[ANN] CircStats.jl, Julia version of MATLAB CircStat toolbox

Hi,

The circular statistics are important for many areas, and for neuroscience, the MATLAB CircStat toolbox is probably the most well-known and used one. Since i needed it for my own research, I’ve been gradually rewrite and translate them to Julia. With the kind permission of the original author, I’ve translated the whole toolbox into CircStats.jl and it’s now hosted under the circstat organization which have the same toolbox for MATLAB, Python and R.

It will be registered in a few days, and i’ll setup the CI and doc later, hope others found it useful too.

Cheers,
Alex

12 Likes

There is this repository with the same name but not registered. Would you have any comments on the main differences?

Also note a package of mine: DirectionalStatistics.jl, registered about a year ago, I believe. It includes circular statistic functions, with a neat feature that all of them can operate on arbitrary ranges: Circular.mean(array, 0..π) for a half-circle periodicity, Circular.mean(array, -180..+180) for degrees, etc.

2 Likes

I wasn’t aware of the package you mentioned. With a quick peak of the repository, it seems have less functionality compare to the MATLAB CircStat toolbox. The main reason i tried to translate the MATLAB CircStat toolbox, is it’s been used in a number of publication, and it seems to be the first choice for, as far as i know, neuroscience research, so it would be nice to use the same toolbox for consistency.

1 Like

I opened several issues for Distributions and HypothesisTests, and from my own perspective, i would love to see directional statistics be incorporated into these fundamental packages. But maybe a separate package like DirectionalStatistics.jl would be a better place to start.

As in my previous reply, the reason for current CircStats.jl is for rich features and matureness, so i keep the changes as minimal as possible, that it feels like just a translated version of the MALLAB toolbox.

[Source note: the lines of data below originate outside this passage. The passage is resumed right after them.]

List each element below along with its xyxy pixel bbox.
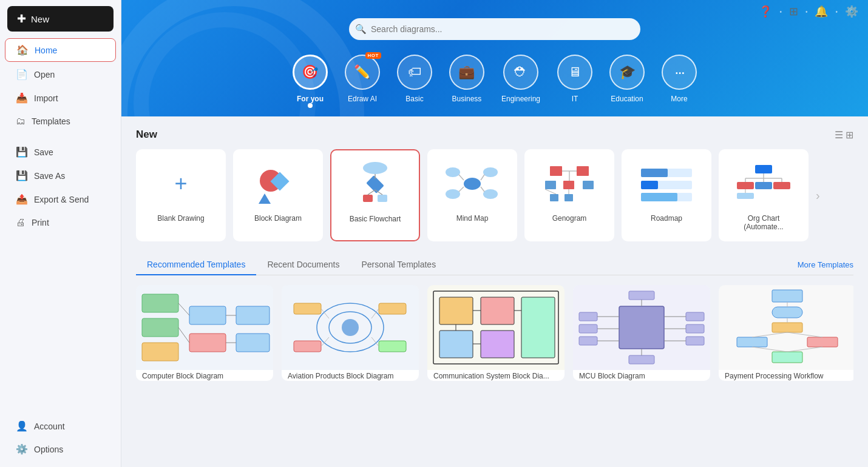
- category-label-more: More: [671, 95, 687, 103]
- category-business[interactable]: 💼 Business: [449, 55, 484, 116]
- template-card-communication[interactable]: Communication System Block Dia...: [427, 285, 565, 381]
- template-card-payment[interactable]: Payment Processing Workflow: [719, 285, 853, 381]
- new-section-action[interactable]: ☰ ⊞: [835, 129, 853, 141]
- category-label-it: IT: [572, 95, 578, 103]
- svg-line-26: [545, 189, 556, 194]
- diagram-card-genogram[interactable]: Genogram: [524, 149, 614, 241]
- svg-rect-43: [755, 182, 772, 189]
- svg-rect-51: [189, 306, 226, 324]
- sidebar-item-home[interactable]: 🏠 Home: [5, 38, 116, 62]
- diagram-card-mindmap[interactable]: Mind Map: [427, 149, 517, 241]
- template-card-mcu[interactable]: MCU Block Diagram: [573, 285, 710, 381]
- new-diagrams-list: + Blank Drawing Block Diagram: [136, 149, 853, 241]
- svg-rect-49: [142, 318, 178, 337]
- svg-rect-75: [481, 297, 514, 324]
- help-icon[interactable]: ❓: [759, 5, 772, 18]
- new-section-title: New: [136, 129, 157, 141]
- category-education[interactable]: 🎓 Education: [609, 55, 645, 116]
- category-circle-it: 🖥: [557, 55, 592, 90]
- sidebar-label-import: Import: [34, 93, 58, 103]
- diagram-card-roadmap[interactable]: Roadmap: [622, 149, 711, 241]
- sidebar-label-options: Options: [34, 445, 63, 454]
- svg-rect-20: [577, 166, 589, 176]
- account-icon: 👤: [16, 420, 28, 432]
- svg-line-8: [368, 190, 375, 195]
- svg-rect-83: [619, 306, 664, 349]
- svg-rect-85: [579, 324, 597, 333]
- category-label-business: Business: [452, 95, 482, 103]
- home-icon: 🏠: [16, 44, 29, 56]
- new-button[interactable]: ✚ New: [7, 6, 114, 32]
- category-foryou[interactable]: 🎯 For you: [293, 55, 328, 116]
- community-icon[interactable]: ⊞: [789, 5, 798, 18]
- svg-rect-66: [379, 341, 406, 352]
- svg-rect-64: [294, 341, 321, 352]
- block-label: Block Diagram: [254, 214, 302, 223]
- new-label: New: [31, 14, 49, 24]
- sidebar-item-export[interactable]: 📤 Export & Send: [5, 188, 116, 210]
- more-templates-link[interactable]: More Templates: [798, 260, 853, 269]
- category-circle-foryou: 🎯: [293, 55, 328, 90]
- sidebar-item-account[interactable]: 👤 Account: [5, 415, 116, 437]
- template-card-computer-block[interactable]: Computer Block Diagram: [136, 285, 273, 381]
- genogram-label: Genogram: [552, 214, 587, 223]
- sidebar-item-import[interactable]: 📥 Import: [5, 87, 116, 109]
- svg-rect-48: [142, 294, 178, 312]
- svg-rect-74: [439, 331, 473, 358]
- svg-point-3: [363, 162, 387, 174]
- svg-rect-46: [737, 193, 754, 199]
- template-thumb-1: [136, 285, 273, 370]
- notification-icon[interactable]: 🔔: [815, 5, 828, 18]
- template-thumb-5: [719, 285, 853, 370]
- svg-point-12: [446, 189, 460, 199]
- sidebar-item-save[interactable]: 💾 Save: [5, 141, 116, 163]
- category-basic[interactable]: 🏷 Basic: [397, 55, 432, 116]
- diagram-card-blank[interactable]: + Blank Drawing: [136, 149, 226, 241]
- dot-sep-2: •: [805, 8, 808, 15]
- blank-plus-icon: +: [174, 171, 187, 197]
- mindmap-thumb: [442, 160, 503, 208]
- diagram-card-block[interactable]: Block Diagram: [233, 149, 323, 241]
- diagrams-next-icon[interactable]: ›: [816, 189, 820, 203]
- category-it[interactable]: 🖥 IT: [557, 55, 592, 116]
- sidebar-label-save-as: Save As: [34, 171, 65, 181]
- category-engineering[interactable]: ⛑ Engineering: [501, 55, 540, 116]
- category-circle-basic: 🏷: [397, 55, 432, 90]
- category-edrawai[interactable]: ✏️ HOT Edraw AI: [345, 55, 380, 116]
- topbar: ❓ • ⊞ • 🔔 • ⚙️: [121, 0, 868, 23]
- tab-recommended[interactable]: Recommended Templates: [136, 255, 256, 275]
- save-icon: 💾: [16, 146, 28, 158]
- sidebar-item-print[interactable]: 🖨 Print: [5, 212, 116, 234]
- tab-recent[interactable]: Recent Documents: [256, 255, 350, 275]
- roadmap-thumb: [636, 160, 697, 208]
- template-card-aviation[interactable]: Aviation Products Block Diagram: [282, 285, 419, 381]
- template-thumb-2: [282, 285, 419, 370]
- open-icon: 📄: [16, 69, 28, 80]
- category-circle-education: 🎓: [609, 55, 645, 90]
- svg-marker-2: [259, 193, 271, 204]
- templates-section: Recommended Templates Recent Documents P…: [136, 255, 853, 381]
- category-more[interactable]: ··· More: [662, 55, 697, 116]
- category-label-edrawai: Edraw AI: [348, 95, 377, 103]
- settings-icon[interactable]: ⚙️: [845, 5, 858, 18]
- tab-personal[interactable]: Personal Templates: [350, 255, 447, 275]
- svg-rect-44: [773, 182, 790, 189]
- orgchart-thumb: [733, 160, 794, 208]
- dot-sep-1: •: [779, 8, 782, 15]
- category-label-basic: Basic: [405, 95, 423, 103]
- diagram-card-flowchart[interactable]: Basic Flowchart: [330, 149, 420, 241]
- diagram-card-orgchart[interactable]: Org Chart (Automate...: [719, 149, 809, 241]
- sidebar-item-options[interactable]: ⚙️ Options: [5, 438, 116, 460]
- sidebar-item-save-as[interactable]: 💾 Save As: [5, 164, 116, 187]
- category-label-education: Education: [611, 95, 643, 103]
- templates-icon: 🗂: [16, 116, 25, 127]
- template-tabs: Recommended Templates Recent Documents P…: [136, 255, 853, 275]
- category-label-engineering: Engineering: [501, 95, 540, 103]
- blank-label: Blank Drawing: [157, 214, 204, 223]
- svg-rect-42: [737, 182, 754, 189]
- svg-line-16: [459, 187, 464, 192]
- sidebar-label-save: Save: [34, 147, 53, 157]
- sidebar-item-templates[interactable]: 🗂 Templates: [5, 110, 116, 132]
- sidebar-item-open[interactable]: 📄 Open: [5, 63, 116, 86]
- category-circle-business: 💼: [449, 55, 484, 90]
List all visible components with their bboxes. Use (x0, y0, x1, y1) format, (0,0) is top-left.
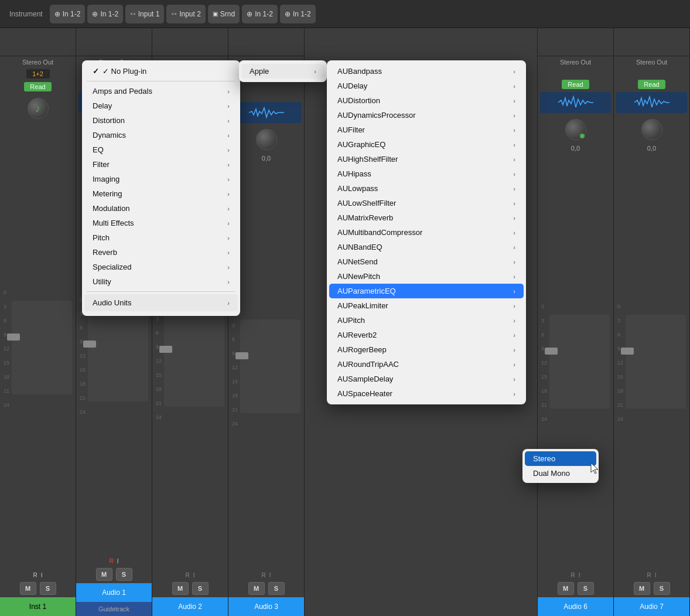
top-bar: Instrument ⊕ In 1-2 ⊕ In 1-2 ●● Input 1 … (0, 0, 690, 28)
au-item-aupeaklimiter[interactable]: AUPeakLimiter › (329, 298, 524, 313)
arrow-modulation: › (227, 205, 230, 212)
knob-audio3[interactable] (256, 129, 277, 150)
menu-item-dynamics[interactable]: Dynamics › (84, 128, 238, 142)
au-item-aupitch[interactable]: AUPitch › (329, 313, 524, 328)
menu-item-amps[interactable]: Amps and Pedals › (84, 84, 238, 98)
menu-divider-1 (87, 81, 235, 81)
channel-in3[interactable]: ⊕ In 1-2 (242, 5, 278, 23)
menu-item-distortion[interactable]: Distortion › (84, 113, 238, 128)
fader-thumb-audio2[interactable] (159, 346, 172, 353)
dual-mono-option[interactable]: Dual Mono (525, 466, 596, 481)
fader-thumb-audio3[interactable] (235, 352, 248, 359)
au-item-auhighshelffilter[interactable]: AUHighShelfFilter › (329, 152, 524, 166)
stereo-popup[interactable]: Stereo Dual Mono (522, 449, 599, 483)
menu-item-filter[interactable]: Filter › (84, 157, 238, 172)
au-item-aufilter[interactable]: AUFilter › (329, 122, 524, 137)
au-item-aumultibandcompressor[interactable]: AUMultibandCompressor › (329, 225, 524, 240)
menu-item-utility[interactable]: Utility › (84, 274, 238, 289)
au-list-menu[interactable]: AUBandpass › AUDelay › AUDistortion › AU… (327, 60, 526, 404)
au-item-aunbandeq[interactable]: AUNBandEQ › (329, 240, 524, 254)
menu-item-modulation[interactable]: Modulation › (84, 201, 238, 216)
no-plugin-item[interactable]: ✓ No Plug-in (84, 64, 238, 79)
mute-audio7[interactable]: M (634, 582, 650, 595)
waveform-audio3 (231, 102, 302, 123)
mute-audio3[interactable]: M (248, 582, 265, 595)
pos-audio6: 0,0 (538, 145, 613, 152)
solo-audio1[interactable]: S (116, 568, 132, 581)
fader-track-audio2 (164, 313, 224, 407)
solo-audio3[interactable]: S (268, 582, 285, 595)
menu-item-eq[interactable]: EQ › (84, 142, 238, 157)
channel-input1[interactable]: ●● Input 1 (125, 5, 164, 23)
channel-input2[interactable]: ●● Input 2 (166, 5, 205, 23)
knob-audio7[interactable] (641, 119, 662, 140)
read-btn-audio6[interactable]: Read (562, 80, 589, 89)
read-btn-audio7[interactable]: Read (638, 80, 665, 89)
mute-audio6[interactable]: M (558, 582, 574, 595)
menu-item-multieffects[interactable]: Multi Effects › (84, 216, 238, 230)
knob-audio6[interactable] (565, 119, 586, 140)
channel-in4[interactable]: ⊕ In 1-2 (280, 5, 316, 23)
au-item-aureverb2[interactable]: AUReverb2 › (329, 328, 524, 342)
ri-row-inst1: R I (0, 571, 76, 580)
guidetrack-label: Guidetrack (76, 602, 152, 616)
track-label-audio3: Audio 3 (228, 597, 304, 616)
solo-audio6[interactable]: S (578, 582, 594, 595)
ms-row-audio1: M S (76, 566, 152, 583)
au-item-auroundtripaac[interactable]: AURoundTripAAC › (329, 357, 524, 372)
stereo-option[interactable]: Stereo (525, 451, 596, 466)
ri-row-audio1: R I (76, 557, 152, 566)
read-btn-inst1[interactable]: Read (24, 82, 51, 91)
au-item-aubandpass[interactable]: AUBandpass › (329, 64, 524, 79)
track-header-audio3 (228, 28, 304, 56)
channel-in1[interactable]: ⊕ In 1-2 (50, 5, 86, 23)
au-item-audynamicsprocessor[interactable]: AUDynamicsProcessor › (329, 108, 524, 122)
mute-audio2[interactable]: M (172, 582, 189, 595)
au-item-aunewpitch[interactable]: AUNewPitch › (329, 269, 524, 284)
au-item-aurogerbeep[interactable]: AURogerBeep › (329, 342, 524, 357)
au-item-aulowshelffilter[interactable]: AULowShelfFilter › (329, 196, 524, 210)
mute-inst1[interactable]: M (20, 582, 36, 595)
au-item-ausampledelay[interactable]: AUSampleDelay › (329, 372, 524, 386)
solo-audio2[interactable]: S (192, 582, 209, 595)
ri-row-audio6: RI (538, 571, 613, 580)
solo-inst1[interactable]: S (40, 582, 56, 595)
menu-item-reverb[interactable]: Reverb › (84, 245, 238, 260)
mute-audio1[interactable]: M (96, 568, 112, 581)
au-item-auspaceheater[interactable]: AUSpaceHeater › (329, 386, 524, 401)
apple-menu[interactable]: Apple › (239, 60, 327, 82)
waveform-audio6 (540, 92, 611, 113)
apple-menu-item[interactable]: Apple › (241, 64, 324, 79)
au-item-aulowpass[interactable]: AULowpass › (329, 181, 524, 196)
channel-srnd[interactable]: ▣ Srnd (208, 5, 240, 23)
solo-audio7[interactable]: S (654, 582, 670, 595)
au-item-audelay[interactable]: AUDelay › (329, 79, 524, 93)
fader-thumb-audio1[interactable] (83, 341, 96, 348)
ms-row-inst1: M S (0, 580, 76, 597)
fader-track-inst1 (12, 301, 72, 394)
au-item-audistortion[interactable]: AUDistortion › (329, 93, 524, 108)
fader-thumb-audio7[interactable] (621, 348, 634, 355)
ms-row-audio7: M S (614, 580, 689, 597)
pos-audio7: 0,0 (614, 145, 689, 152)
menu-item-pitch[interactable]: Pitch › (84, 230, 238, 245)
fader-thumb-inst1[interactable] (7, 333, 20, 341)
knob-inst1[interactable]: ♪ (28, 98, 49, 119)
menu-item-specialized[interactable]: Specialized › (84, 260, 238, 274)
au-item-aunetsend[interactable]: AUNetSend › (329, 254, 524, 269)
au-item-augraphiceq[interactable]: AUGraphicEQ › (329, 137, 524, 152)
au-item-auparametriceq[interactable]: AUParametricEQ › (329, 284, 524, 298)
menu-item-imaging[interactable]: Imaging › (84, 172, 238, 186)
arrow-pitch: › (227, 234, 230, 241)
plugin-menu[interactable]: ✓ No Plug-in Amps and Pedals › Delay › D… (82, 60, 240, 316)
au-item-aumatrixreverb[interactable]: AUMatrixReverb › (329, 210, 524, 225)
arrow-apple: › (314, 68, 316, 75)
au-item-auhipass[interactable]: AUHipass › (329, 166, 524, 181)
menu-item-metering[interactable]: Metering › (84, 186, 238, 201)
fader-thumb-audio6[interactable] (545, 348, 558, 355)
menu-item-audio-units[interactable]: Audio Units › (84, 294, 238, 311)
menu-item-delay[interactable]: Delay › (84, 98, 238, 113)
arrow-specialized: › (227, 264, 230, 271)
stereo-out-inst1: Stereo Out (0, 56, 76, 68)
channel-in2[interactable]: ⊕ In 1-2 (87, 5, 123, 23)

I hope the story ends at Distributions and HypothesisTests, or a separate DirectionalStatistics.

3 Likes

Indeed, circular distributions would be best in Distributions (I think some already are?), and circular tests in HypothesisTests. It’s less obvious where descriptive statistics like mean, std, median, should end up. Not sure if StatsBase considers circular statistic potentially in scope. My DirectionalStatistics.jl package specifically focuses on descriptive statistics.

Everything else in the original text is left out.